Для охоты на соболя, белку, горностая и других пушных зверей созданы ПОХ — промысловые охотничьи хозяйства, а в колхозах и совхозах есть бригады охотников.
Но северяне теперь не только охотятся за дикими зверьками, но и сами их разводят. Созданы специальные совхозы, где выращивают черно-бурых лисиц, песцов, норок.
Звероводы и охотники округа ежегодно сдают пушнины на несколько миллионов рублей.
…Сердце охотника летит за птицей. Лыжи охотника бегут за зверем.
А вот горностай. Он попал в Васин капкан. В прошлое воскресенье поставил его у входа в норку. Половил горностай под снегом мышей, хотел выйти — и ошибся.
Вася ставил капкан по всем правилам охоты. Чтоб не пахло человеком, он не трогал капкан голыми руками. Чтоб не пахло железом, капкан покрыл чистым листом бумаги. Чтоб не пахло бумагой, посыпал снегом.
Вася знает правила. Не к лицу ему ошибаться! Вот горностай ошибся. А он не такой уж глупый. Его не каждый поймает. Пусть попробуют другие. Посмотрит Вася, как они его поймают!
Э-эй! А деревья уже стали ресницами солнца. Э-эй! А солнце уже уходит в снег! Э-эй! Скоро на электростанции смена Васи наступит. Хорошо на охоте, а людям свет нужен! Э-эй! Э-эй!
Лыжи, мои лыжи, несите меня,
В родной Игрим несите меня!
Сегодня ошибся горностай,
А ошибаться больно.
Зажгу я людям яркий свет —
Пусть они не ошибаются!
Лыжи, мои лыжи, несите меня!..
«Дошел Мирсуснэхум до места, где небо и земля вместе сходятся. Смотрит и глазам не верит: опять куда-то уходит небо, опять куда-то бежит земля. Неужели у земли нет края, а у неба — конца? Между небом и землей — огромная дыра. В нее вделан железный перевес[14], сверху донизу натянут. Зорким ястребиным взором дыру даже не заметишь. У перевеса какой-то молодчик сидит.
— Убью! Убью! — говорят его глаза, жаждущие добычи.
— Поймаю! Поймаю! — трясутся его руки, задушившие не одного зверя, не одну птицу. Видно, ждет гусей, лебедей, уток.
Мирсуснэхум восьмикрылого коня положил в карман. Из кармана вынул шкурку железного ястреба. Забрался в шкурку, полетел прямо на железный перевес. Ударился о стальные ячеи.

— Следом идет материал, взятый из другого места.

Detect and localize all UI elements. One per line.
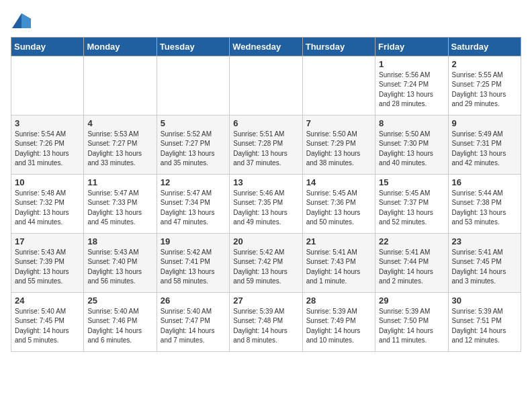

Молодчик опустил свою ловушку. Обрадовался, что поймал самого ястреба. Чуть не запутался Мирсуснэхум в стальных нитях, но успел их разорвать. Молодчик бросился за ним, чтоб схватить его. Мирсуснэхум залез в шкурку щуки и нырнул в озеро.
Плывет по озеру и удивляется мертвой тишине. Ни всплеска, ни рыбки… Куда они делись? Запахло железом. И он опять оказался в стальной сети.
И тут он понял, почему не стало рыбы: много теперь железа, и не все умеют им разумно пользоваться. Он решил побыстрей убраться с этого озера. Мало ли каких ловушек не напридумали люди в этот новый, непонятный Мирсуснэхуму век!
Вышел на берег, взад-вперед ходит, смотрит. Видит, домик стоит, рядом избушка на курьих ножках.
Пошел туда. В доме сидят старик со старухой.
— Э-эй! Мирсуснэхум, внучек! Крылатой ли птицей ты сюда принесен, рогатым ли зверем ты сюда доставлен? Садись, внучек. Будь гостем!
Вышла старуха на улицу, принесла живых уток и гусей. Ощипала их — и в котел. Когда сварилось пахучее утиное мясо, она положила его в две деревянные чаши. Одну подала Мирсуснэхуму со словами:
— Хорошенько ешь, внучек! Будь аккуратным, не ломай кости.
Поели, попили. Кости из двух чаш старуха сложила в одну, вынесла их на улицу. За домом озеро с древней еще живой водой. Высыпала она кости в озеро. А из воды вылетели живые утки, живые гуси.
— Хорошо! — молвил Мирсуснэхум. — Теперь я знаю: все в мире кружится! Все рождается, умирает и вновь рождается… Только не надо ломать кости! Законы природы соблюдать надо. Тогда вечно богатой будет наша земля!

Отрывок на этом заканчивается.